Directions | With pictures excluded, copy word for word the lines in the data below from the line containing "2026年08月08日" through the line containing "contribue à la".

Source material |
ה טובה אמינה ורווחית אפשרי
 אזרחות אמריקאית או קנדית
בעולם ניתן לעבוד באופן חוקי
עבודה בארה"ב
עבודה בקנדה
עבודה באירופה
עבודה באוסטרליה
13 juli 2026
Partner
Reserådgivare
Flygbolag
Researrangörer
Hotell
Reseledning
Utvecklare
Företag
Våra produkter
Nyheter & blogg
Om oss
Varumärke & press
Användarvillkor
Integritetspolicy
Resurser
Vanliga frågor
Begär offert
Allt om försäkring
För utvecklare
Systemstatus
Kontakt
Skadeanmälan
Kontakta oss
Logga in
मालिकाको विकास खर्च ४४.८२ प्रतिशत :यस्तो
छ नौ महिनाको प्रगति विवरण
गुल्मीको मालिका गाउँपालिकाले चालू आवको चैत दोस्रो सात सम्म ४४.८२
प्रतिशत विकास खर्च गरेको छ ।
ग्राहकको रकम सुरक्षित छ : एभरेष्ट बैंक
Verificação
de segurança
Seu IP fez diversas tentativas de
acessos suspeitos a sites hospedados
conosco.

...

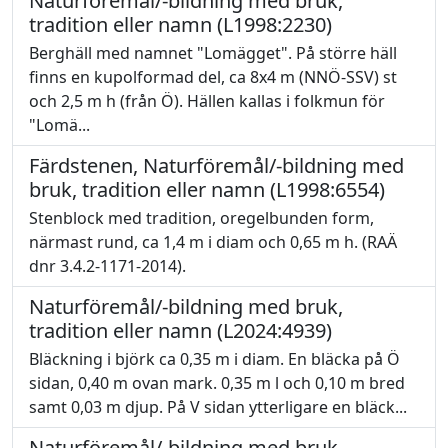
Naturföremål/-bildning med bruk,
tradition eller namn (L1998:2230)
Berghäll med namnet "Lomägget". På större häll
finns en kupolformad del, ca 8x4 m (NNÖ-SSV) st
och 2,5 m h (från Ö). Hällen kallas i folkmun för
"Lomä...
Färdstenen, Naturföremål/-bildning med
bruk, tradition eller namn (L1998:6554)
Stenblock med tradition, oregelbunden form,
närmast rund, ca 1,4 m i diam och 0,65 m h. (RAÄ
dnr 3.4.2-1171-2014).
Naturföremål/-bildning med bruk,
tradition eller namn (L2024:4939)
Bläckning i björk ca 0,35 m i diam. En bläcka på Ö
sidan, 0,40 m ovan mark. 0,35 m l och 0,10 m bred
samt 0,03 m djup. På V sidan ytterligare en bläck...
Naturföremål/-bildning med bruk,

--

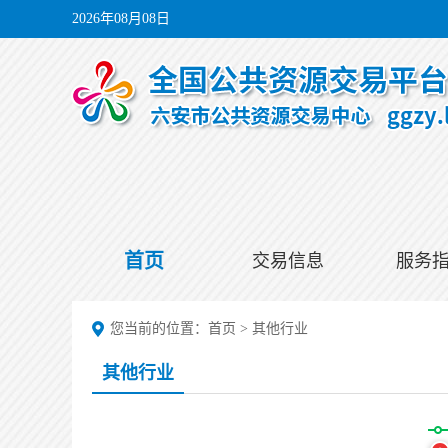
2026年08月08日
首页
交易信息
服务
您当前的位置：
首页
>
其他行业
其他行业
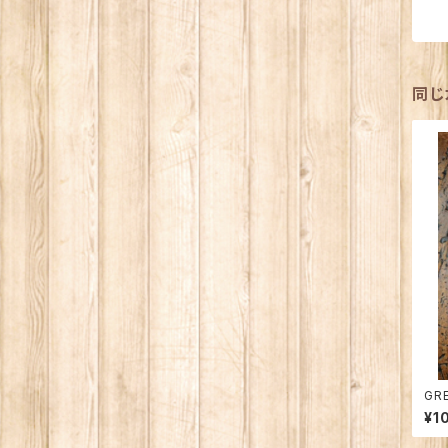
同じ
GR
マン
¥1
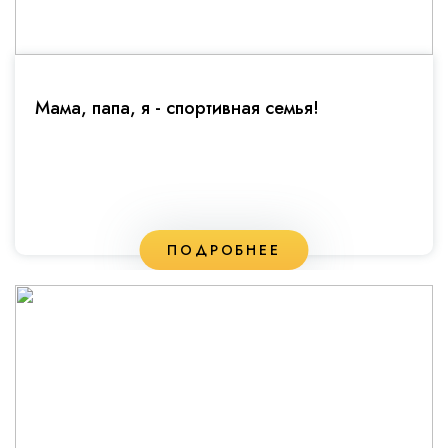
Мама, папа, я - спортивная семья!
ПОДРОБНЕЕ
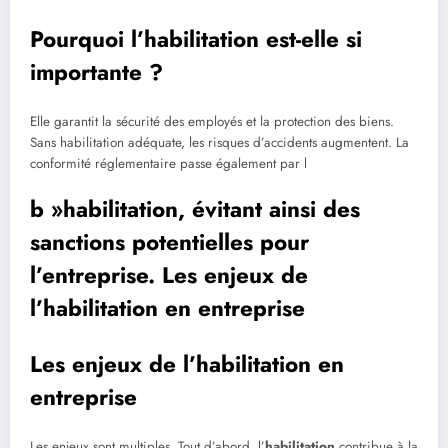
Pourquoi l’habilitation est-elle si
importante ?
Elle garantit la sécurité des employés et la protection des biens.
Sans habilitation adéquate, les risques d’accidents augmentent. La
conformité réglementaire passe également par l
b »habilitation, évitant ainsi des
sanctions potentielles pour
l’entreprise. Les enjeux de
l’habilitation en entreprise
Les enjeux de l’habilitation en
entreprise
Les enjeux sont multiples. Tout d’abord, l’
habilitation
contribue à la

Task answer |
2026年08月08日
首页
交易信息
服务
您当前的位置：
首页
>
其他行业
其他行业
同じ
GR
マン
¥1
Мама, папа, я - спортивная семья!
ПОДРОБНЕЕ
Pourquoi l’habilitation est-elle si
importante ?
Elle garantit la sécurité des employés et la protection des biens.
Sans habilitation adéquate, les risques d’accidents augmentent. La
conformité réglementaire passe également par l
b »habilitation, évitant ainsi des
sanctions potentielles pour
l’entreprise. Les enjeux de
l’habilitation en entreprise
Les enjeux de l’habilitation en
entreprise
Les enjeux sont multiples. Tout d’abord, l’
habilitation
contribue à la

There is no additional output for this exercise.